Le doctorant Hugo Bonin signe un essai sur le tirage au sort en politique.

Par Pierre-Etienne Caza

15 janvier 2018 à 11 h 01

Mis à jour le 16 janvier 2018 à 10 h 01

Photo: iStock

En cette année électorale, l’abstentionnisme croissant des citoyens et leur perte de confiance envers la classe politique redeviendront des sujets d’actualité. Commentateurs et chroniqueurs analyseront la «crise» de la démocratie et évalueront les mérites et les faiblesses de propositions visant à raviver l’intérêt des citoyens, comme le mode de scrutin proportionnel, les référendums d’initiative populaire et les budgets participatifs. Mais, selon le doctorant en science politique Hugo Bonin, qui vient de faire paraître La démocratie hasardeuse: essai sur le tirage au sort en politique (XYZ), le débat risque, une fois de plus, de tourner en rond.

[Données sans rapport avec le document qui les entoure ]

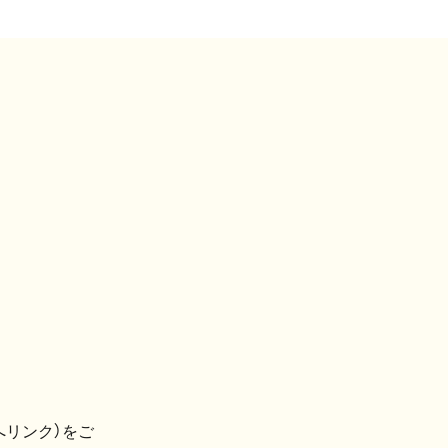
へリンク）をご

«Le problème de notre système politique n’est pas celui que l’on pense, affirme l’auteur. Il ne sert à rien de chercher des boucs-émissaires – les médias, les jeunes, les politiciens – ou de proposer des réformes de nos institutions si on ne remet pas en cause la place centrale occupée par les élections.»

«À travers le débat et la délibération, un groupe hétéroclite d’individus tirés au sort parvient souvent à des solutions novatrices auxquelles un groupe homogène n’aurait pas pensé.»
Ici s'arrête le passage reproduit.